A pause, no more than three seconds.
Time runs slowly through the grass and the Heart pumps wildly, this being before there were only fumes left.
“You don’t have to. It’s fine, Abby. Don’t worry.”
“Ugh.” I hate the fake disdain in her girl-ified grunt, as if everything including success depended on me just keeping my mouth shut and following along. “I am I am, because I better just do it because I already know it’s just going to end up being a fight. I’ll just tell them and get it fucking over with.”
And, like some goofy little bastard (I am), I’m smiling. Like an idiot, a grin beginning sharply at one ear and likewise stopping sharply at the other.
“You never cuss. I love it when you cuss.”
She smiles just a little bit and contorts her face ever so slightly to get that look – The Look, the one she has perfected from what is no doubt years of practice – the one that says, quite simply: I’m dating a complete fucking idiot and I have absolutely no idea why.
“I wished you cuss more,” I continue. “It’s kind of hot, actually.”
“Are you really serious?”
“I like your boobs, too. How’s that for serious?”

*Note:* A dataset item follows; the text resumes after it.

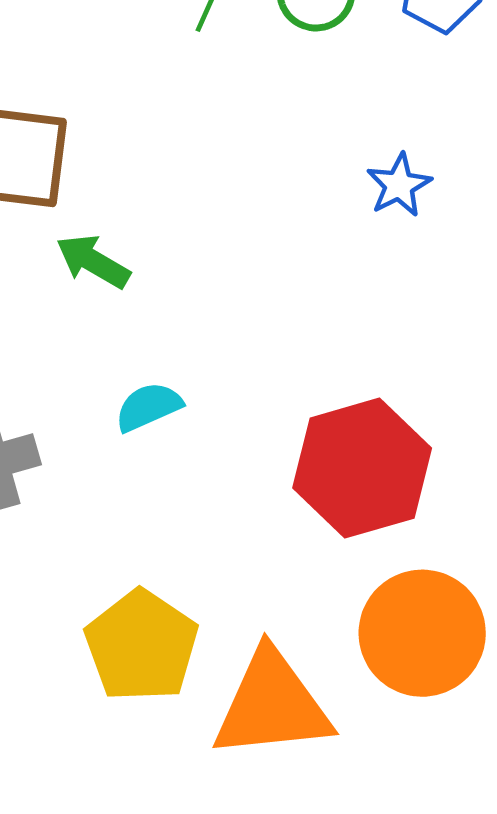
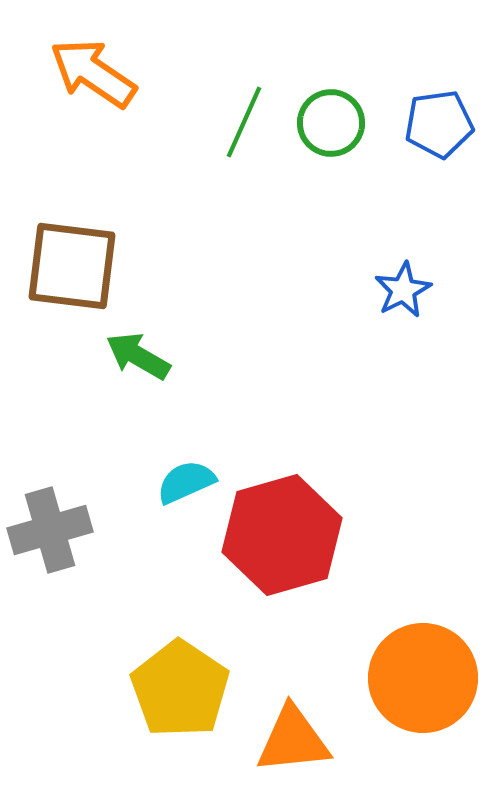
red hexagon: (362, 468) -> (282, 535), moved
orange triangle: (272, 705) -> (293, 740), size x0.7

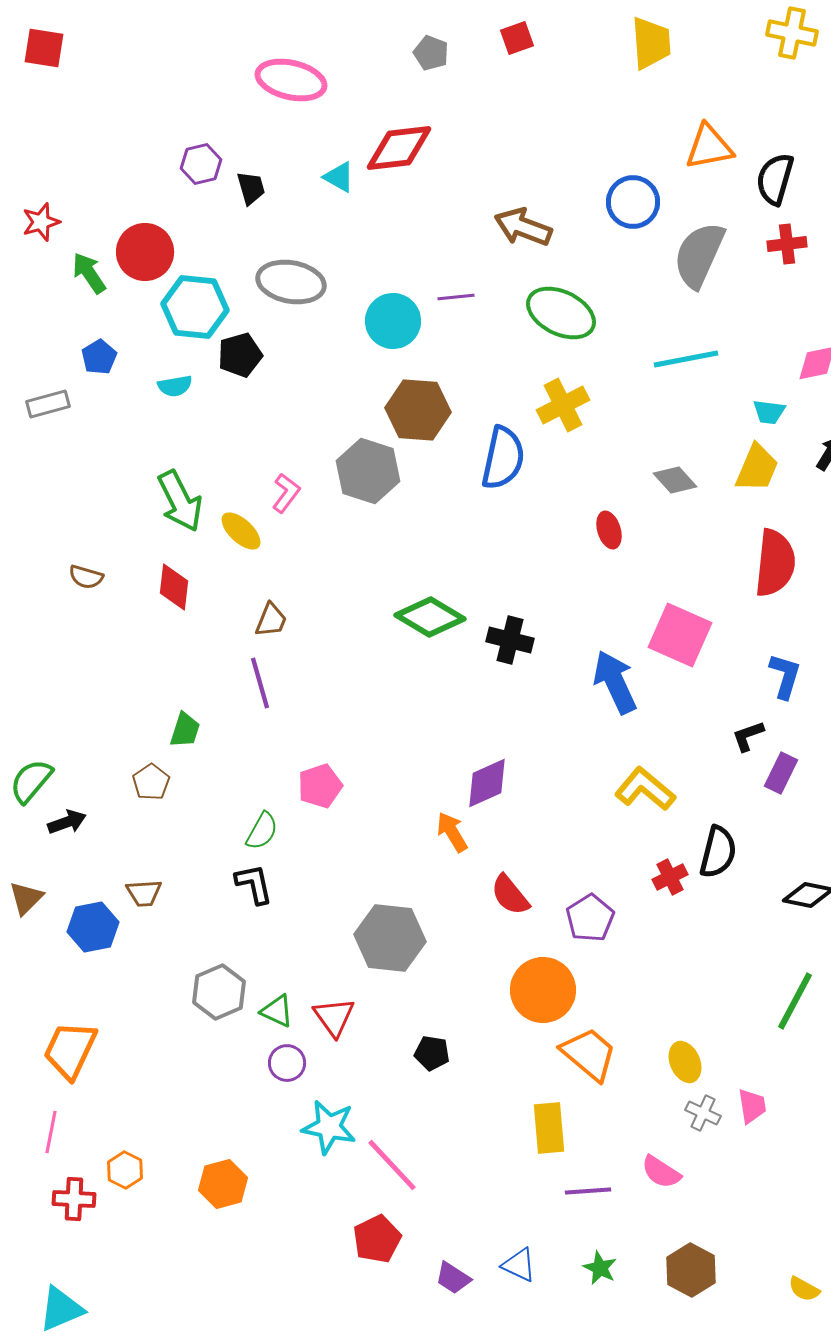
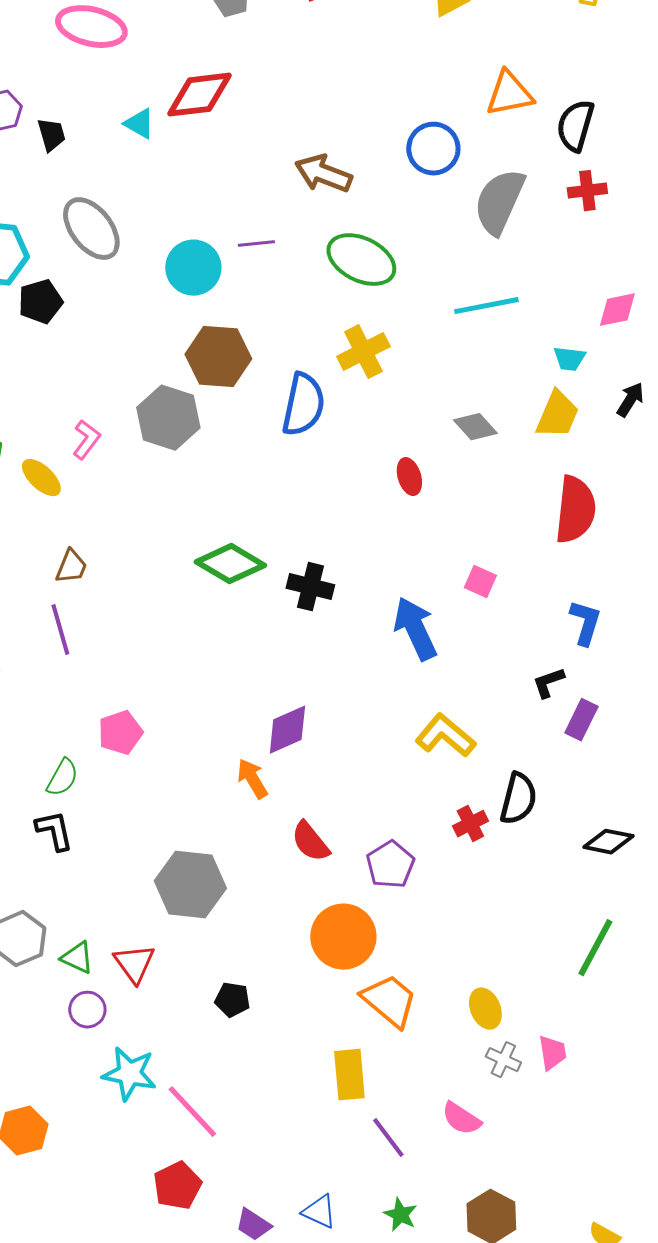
gray ellipse: (291, 282) -> (91, 229), turned 42
pink square: (680, 635) -> (480, 582), size x0.5
purple line: (588, 1191) -> (388, 1138), turned 57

“I sound weird when I cuss.”
“You do not.”
“Really?” and as she says this, incredulous as can be, I start to get the feeling that maybe I’m walking in to a fight. While this witty banter of ours seems innocuous enough to an outside observer, I’ve played in this game long enough and been around her just long enough to know and understand that when we mix, even things as simple and harmless as all these words can lead to a dramatic fight and then a breakup. Because as soon as those words are said they have a way of becoming sensitive, every last one of those words, down to each syllable, and pretty soon we’ll be picking each words apart for meaning, going round and round in a circle, each minute building up with more frustration than the last. It’s like a dance that starts out slow, lovingly staring in to each others eyes to what could be described as a waltz, and then the music begins to pick up and before you know it we’re absolutely epileptic, music matching suit, every one of our actions meant to piss the other person of. Honestly: most of these of these fights end up being my fault, but that doesn’t matter….well, maybe it does, but let’s continue:
“Well, I think so Abby. But that’s just me. I like your boobs though. And your hair, too. And when you cuss, oddly enough. Seriously. Not that I’ve run out of things I like.”

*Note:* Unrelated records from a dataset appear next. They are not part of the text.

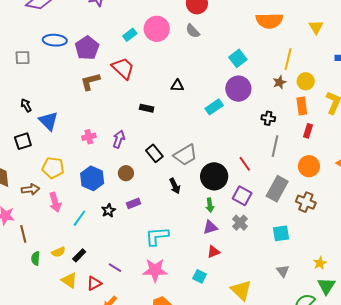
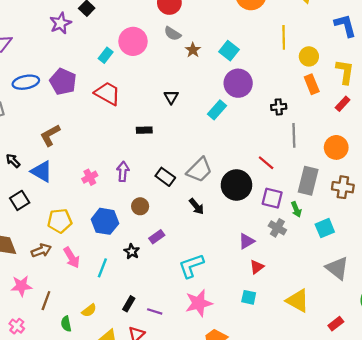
brown L-shape: (90, 82) -> (50, 135), moved
brown star: (279, 82) -> (193, 50), moved
black triangle: (177, 86) -> (171, 97), turned -48
red rectangle: (308, 131) -> (343, 104), moved, turned 40
green arrow: (210, 205) -> (296, 209), moved
brown line: (23, 234) -> (46, 301), turned 48
black rectangle: (79, 255) -> (129, 304), moved
gray triangle: (283, 271) -> (337, 268), size x1.6

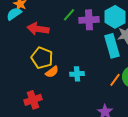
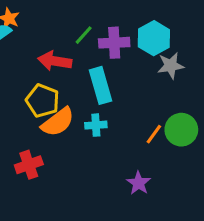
red arrow: (38, 29) -> (55, 61), moved
cyan rectangle: (112, 46) -> (100, 85), moved
orange semicircle: (52, 72) -> (58, 122), size x1.6

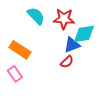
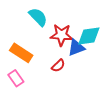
red star: (64, 19) -> (61, 35), moved
red semicircle: (67, 62) -> (58, 66), moved

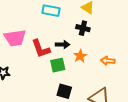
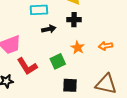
black arrow: (63, 45) -> (49, 29), moved
red L-shape: (41, 49) -> (27, 66), moved

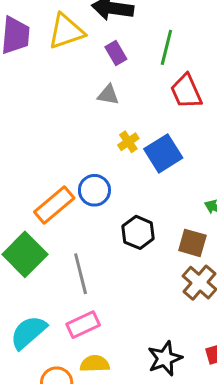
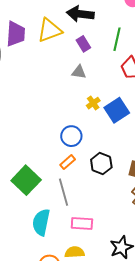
orange rectangle: (54, 205) -> (68, 162), moved, size x0.6
pink rectangle: (83, 325) -> (82, 224), moved, turned 30
cyan semicircle: (28, 332) -> (41, 222), moved, turned -36

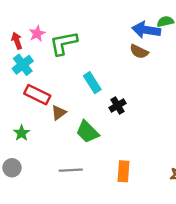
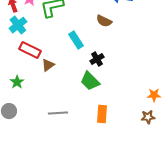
brown semicircle: (139, 52) -> (104, 21), moved
green trapezoid: (87, 132) -> (90, 81), moved

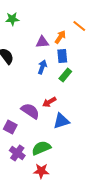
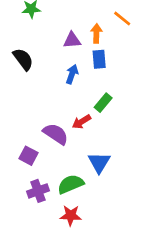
orange arrow: (60, 37) -> (96, 33), turned -32
green rectangle: (65, 75) -> (103, 103), moved
blue triangle: (61, 121) -> (99, 162), moved, turned -42
purple cross: (17, 153) -> (38, 191), turned 35

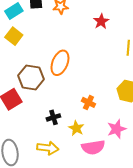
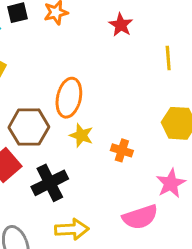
black cross: (53, 117) -> (50, 183), moved, size x1.6
yellow star: (76, 128) -> (81, 135), moved

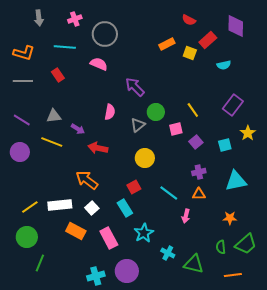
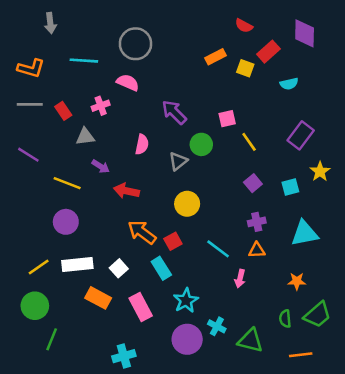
pink cross: (75, 19) -> (101, 106), moved
red rectangle: (58, 75) -> (63, 111), moved
gray triangle: (54, 116) -> (85, 137), moved
pink square: (176, 129) -> (227, 119), moved
purple circle: (20, 152) -> (66, 222), moved
orange arrow: (87, 180) -> (142, 232), moved
purple circle: (127, 271) -> (187, 339), moved

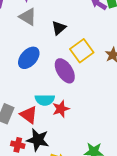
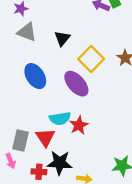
blue ellipse: (29, 58) -> (35, 76), turned -65
red triangle: (29, 115) -> (45, 137), turned 30

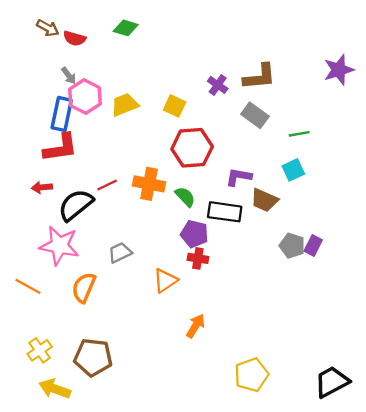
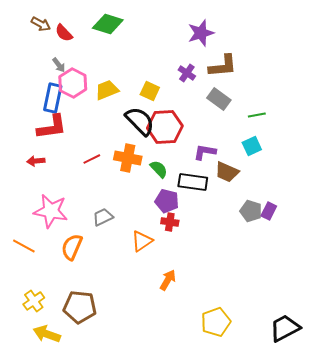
green diamond: (126, 28) -> (108, 24), size x1.4
red semicircle: (75, 38) -> (64, 33), turned 30
purple star: (339, 70) -> (201, 33), moved
black semicircle: (76, 205) -> (140, 121), moved, turned 84

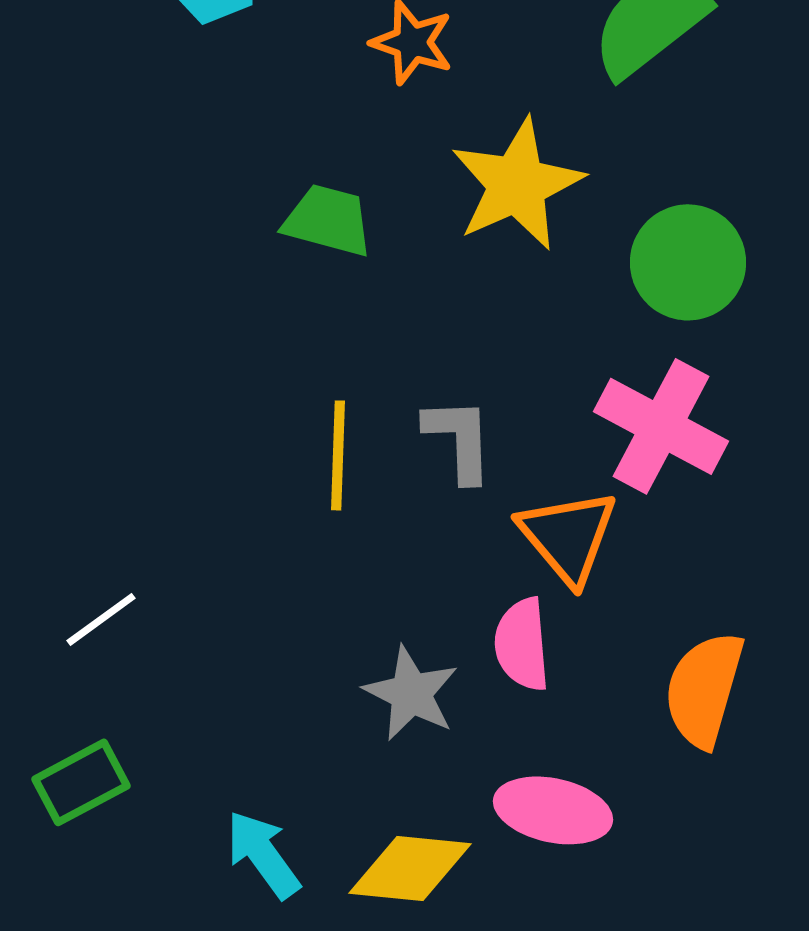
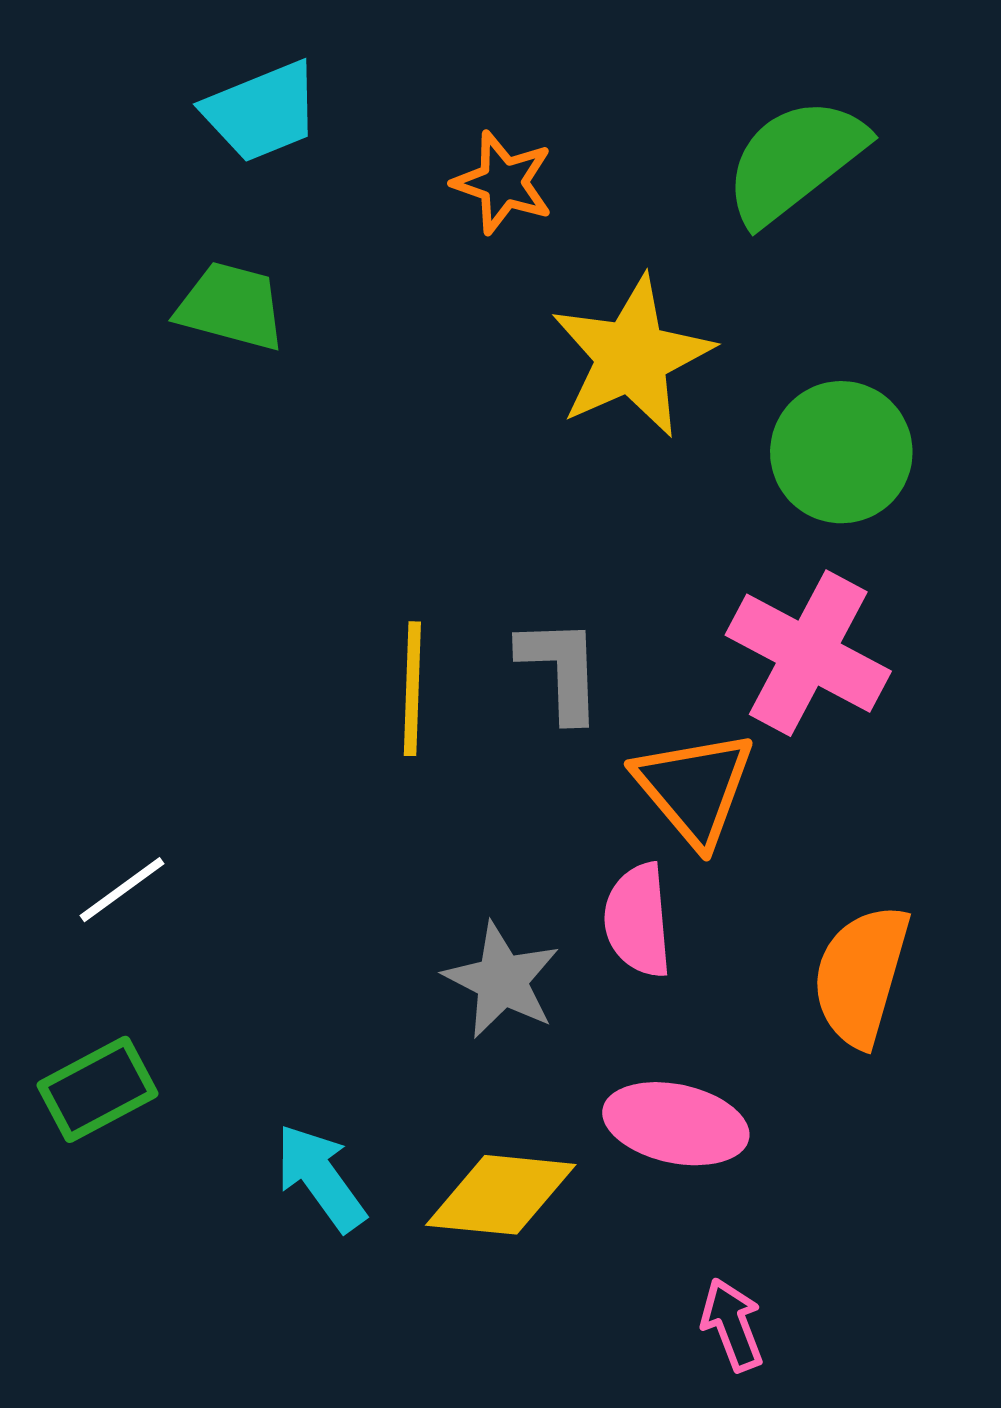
green trapezoid: (328, 220) -> (231, 306), moved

“Or: maybe I’m the weird one.”
The snow outside the window has begun to pick up a little more, less like falling leaves now and more like waves, each wave yielding more and more snowfall. We’re on the second floor so all I can really see is the tree across the street, skinny and all-jagged limbs, the limbs clutching the falling snow inbetween sharp fingers. A few of those limbs will be broken by morning, frost and weight doing them in as always. And while I’m staring out at the buckling limbs she rolls over on to her side, her head propped up on one hand. I’m laying next to her on my back. She’s wearing a dress – sweet, wonderful summerdress it is – the one that earlier prompted me to give her my coat because it probably wouldn’t look good if my girl died in my company from sudden pneumonia. It’s the one she wore all summer, or maybe that’s only in my memory, maybe I’ve tied it to her character in my mind and since I’ve done this I’m fucked because from now on she’s only going to be wearing that dress, even when I remember us going swimming or going to dinner or anything else that mind flawed mind conjures up. Maybe: memory’s a cold, cruel bitch.